A more recent study of 159 healthcare workers between the ages of 21 and 35 found that 81% developed headaches through the use of face masks, to the level at which their work performance was affected.
And a third study measured the blood oxygen of 53 surgeons using an oximeter before and after surgery.
“The researchers found that the mask reduced the blood oxygen levels (pa02) significantly. The longer the duration of wearing the mask, the greater the fall in blood oxygen levels,” Blaylock wrote.
The potential for masks to reduce oxygen levels in the wearer are important not only because this can lead to passing out, but also because lower oxygen levels have been linked to reduced natural immunity.
“In essence, your mask may very well put you at an increased risk of infections, and if so, having a much worse outcome,” Blaylock wrote.
Little is definitively known about how effective the use of masks is in controlling the spread of COVID-19 because no studies have yet been carried out specifically upon the coronavirus and use of masks,
From the outset of the pandemic it has been assumed that the coronavirus behaves like other respiratory viruses in terms of spread as well as symptoms. However, Dr Blaylock points to a 2012 study titled, “The use of masks and respirators to prevent transmission of influenza: A systematic review of the scientific evidence,” which looked at 17 of the best studies in the field and concluded: “None of the studies established a conclusive relationship between mask/respirator use and protection against influenza infection.”

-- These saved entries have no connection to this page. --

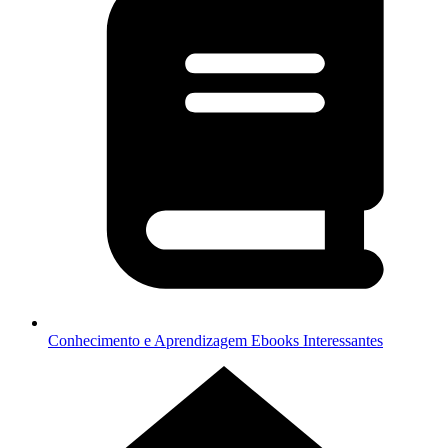
Conhecimento e Aprendizagem
Ebooks Interessantes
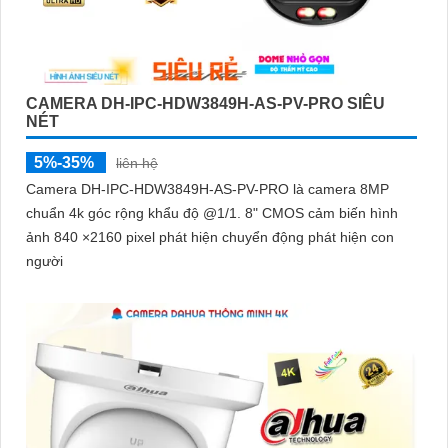
CAMERA DH-IPC-HDW3849H-AS-PV-PRO SIÊU
NÉT
5%-35%
liên hệ
Camera DH-IPC-HDW3849H-AS-PV-PRO là camera 8MP
chuẩn 4k góc rộng khẩu độ @1/1. 8" CMOS cảm biến hình
ảnh 840 ×2160 pixel phát hiện chuyển động phát hiện con
người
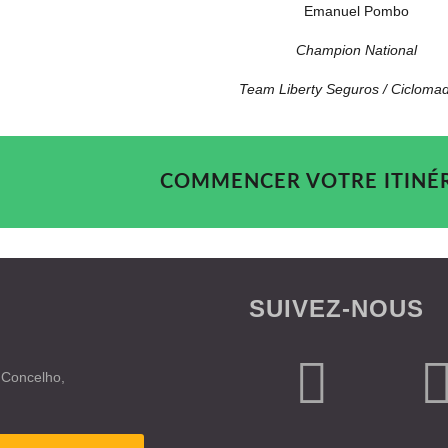
Emanuel Pombo
Champion National
Team Liberty Seguros / Ciclomad
COMMENCER VOTRE ITINÉ
SUIVEZ-NOUS
 Concelho,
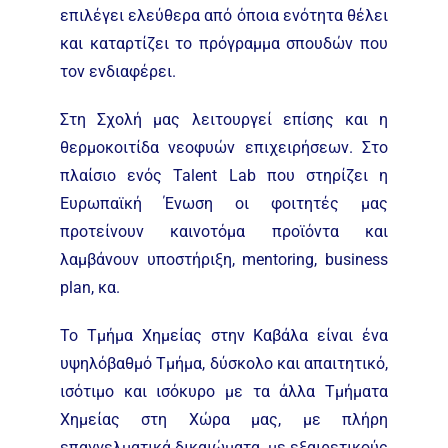
επιλέγει ελεύθερα από όποια ενότητα θέλει
και καταρτίζει το πρόγραμμα σπουδών που
τον ενδιαφέρει.
Στη Σχολή μας λειτουργεί επίσης και η
θερμοκοιτίδα νεοφυών επιχειρήσεων. Στο
πλαίσιο ενός Talent Lab που στηρίζει η
Ευρωπαϊκή Ένωση οι φοιτητές μας
προτείνουν καινοτόμα προϊόντα και
λαμβάνουν υποστήριξη, mentoring, business
plan, κα.
Το Τμήμα Χημείας στην Καβάλα είναι ένα
υψηλόβαθμό Τμήμα, δύσκολο και απαιτητικό,
ισότιμο και ισόκυρο με τα άλλα Τμήματα
Χημείας στη Χώρα μας, με πλήρη
επαγγελματικά δικαιώματα, με εξαιρετικούς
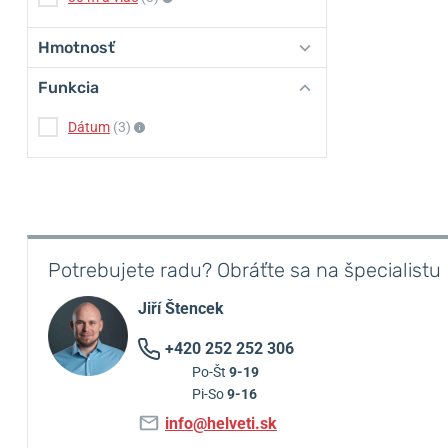
Hmotnosť
Funkcia
Dátum
(3)
Potrebujete radu? Obráťte sa na špecialistu
Jiří Štencek
+420 252 252 306
Po-Št
9-19
Pi-So
9-16
info@helveti.sk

He also highlights that both the Center for Disease Control and Prevention (CDC) and the World Health Organisation initially recommended that only those already known to be infected with the coronavirus need wear a mask, to limit the spread to others, a policy which is considered good practice in other diseases also.

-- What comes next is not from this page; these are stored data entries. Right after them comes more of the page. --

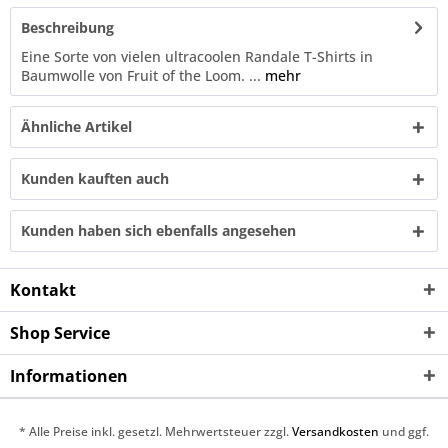
Beschreibung
Eine Sorte von vielen ultracoolen Randale T-Shirts in
Baumwolle von Fruit of the Loom. ...
mehr
Ähnliche Artikel
Kunden kauften auch
Kunden haben sich ebenfalls angesehen
Kontakt
Shop Service
Informationen
* Alle Preise inkl. gesetzl. Mehrwertsteuer zzgl.
Versandkosten
und ggf.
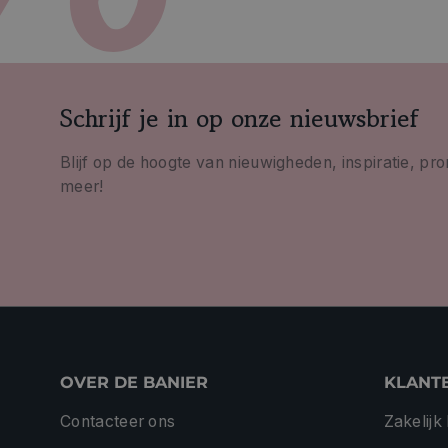
Schrijf je in op onze nieuwsbrief
Blijf op de hoogte van nieuwigheden, inspiratie, pr
meer!
OVER DE BANIER
KLANT
Contacteer ons
Zakelijk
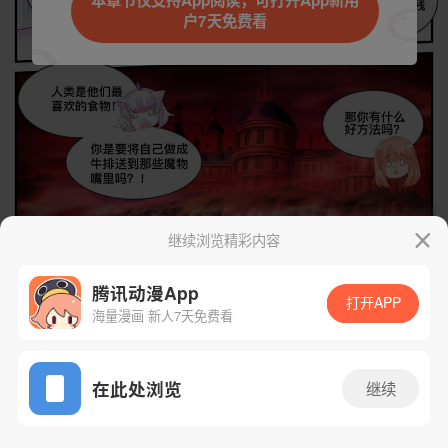
本章节仅支持App阅读，可打开App新用
户7天免费看
取消
立即前往
继续浏览精彩内容
下一话
腾漫App免费看
腾讯动漫App
打开APP
海量漫画 新人7天免费看
App免费看
在此处浏览
继续
107话 1/1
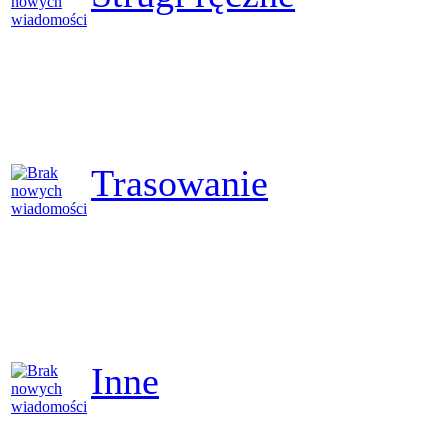
Trasowanie
Inne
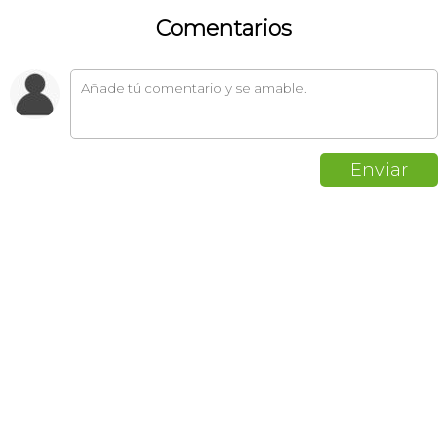
Comentarios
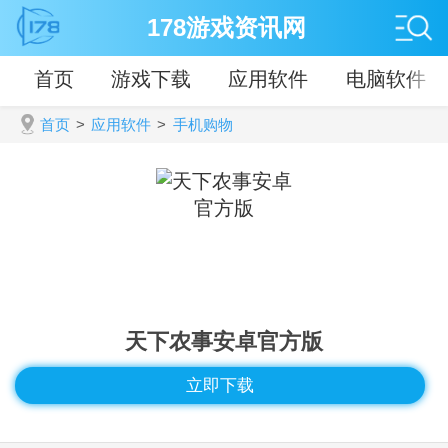
178游戏资讯网
首页
游戏下载
应用软件
电脑软件
首页
>
应用软件
>
手机购物
天下农事安卓官方版
立即下载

“When a person has TB we have them wear a mask, not the entire community of non-infected,” Blaylock wrote. “The recommendations by the CDC and the WHO [for everyone to wear a mask] are not based on any studies of this virus and have never been used to contain any other virus pandemic or epidemic in history.”

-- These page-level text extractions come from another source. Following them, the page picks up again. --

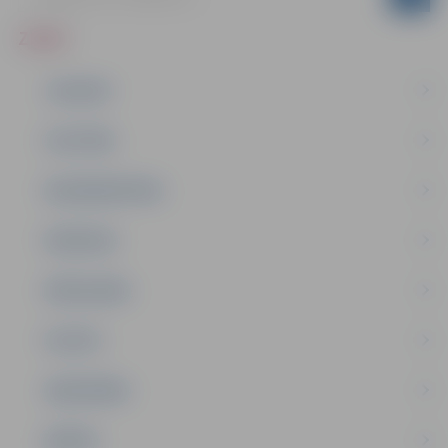
ZIŅAS
JAUNUMI
IZGLĪTĪBA
NODARBINĀTĪBA
PASĀKUMI
PAŠVALDĪBA
PILSĒTA
SABIEDRĪBA
ĢIMENE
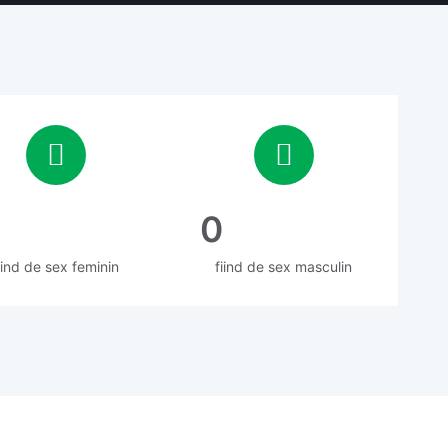
0
iind de sex feminin
fiind de sex masculin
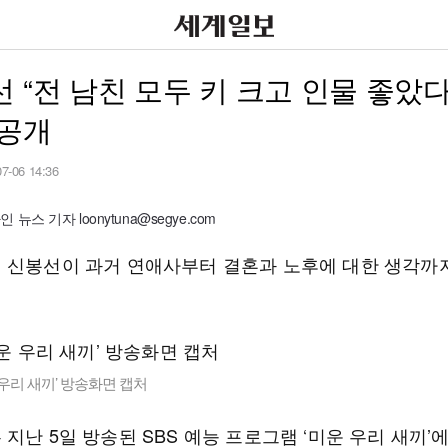
 “전 남친 모두 키 크고 인물 좋았
 공개
07-06 14:36
뉴스 기자 loonytuna@segye.com
 신봉선이 과거 연애사부터 결혼과 노후에 대한 생각까
운 우리 새끼’ 방송화면 캡처
지난 5일 방송된 SBS 예능 프로그램 ‘미운 우리 새끼’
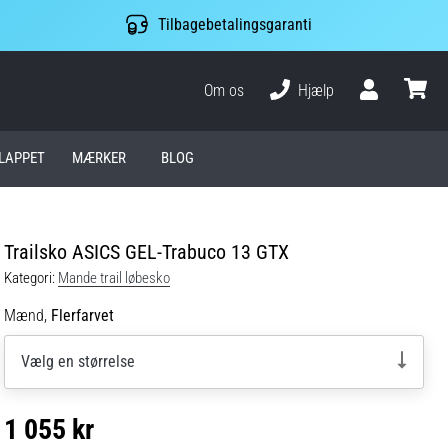
Tilbagebetalingsgaranti
Om os
Hjælp
Bruger
kurv
LAPPET
MÆRKER
BLOG
Trailsko ASICS GEL-Trabuco 13 GTX
Kategori:
Mande trail løbesko
Mænd,
Flerfarvet
Vælg en størrelse
1 055 kr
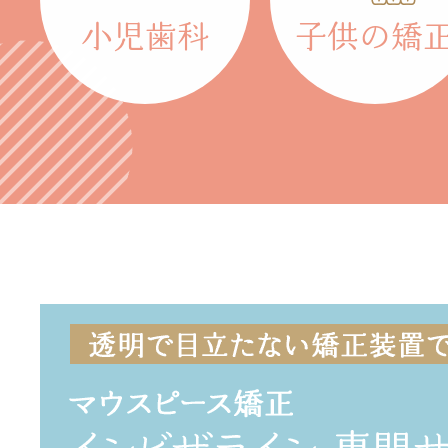
小児歯科
子供の矯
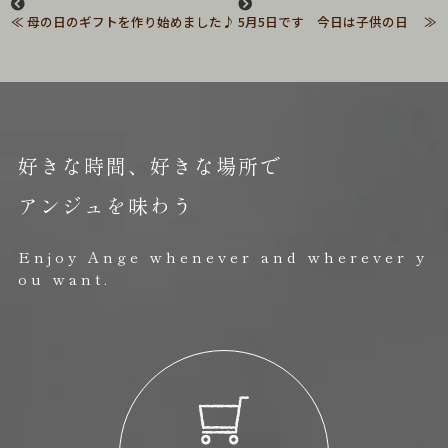
母の日のギフトを作り始めました♪
5月5日です 今日は子供の日
好きな時間、好きな場所で
アンジュを味わう
Enjoy Ange whenever and wherever y
ou want.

The current advice given on the WHO’s website is still not to use masks unless you have the virus and are at risk of infecting others, or looking after those who may be infected with coronavirus.
An information video by WHO titled, “Can wearing a mask protect you against coronavirus?” advises: “Medical masks cannot protect against the new coronavirus when used alone. When you use them, you must combine with hand hygiene and other preventative measures.
“WHO only recommends the use of masks in specific cases,” the video continues. “If you have a cough, fever and difficulty breathing, you should wear a mask and seek medical care. If you do not have these symptoms, you do not have to wear masks because there is no evidence that they protect people who are not sick.”
It is currently a requirement to wear a mask while in public spaces in Israel.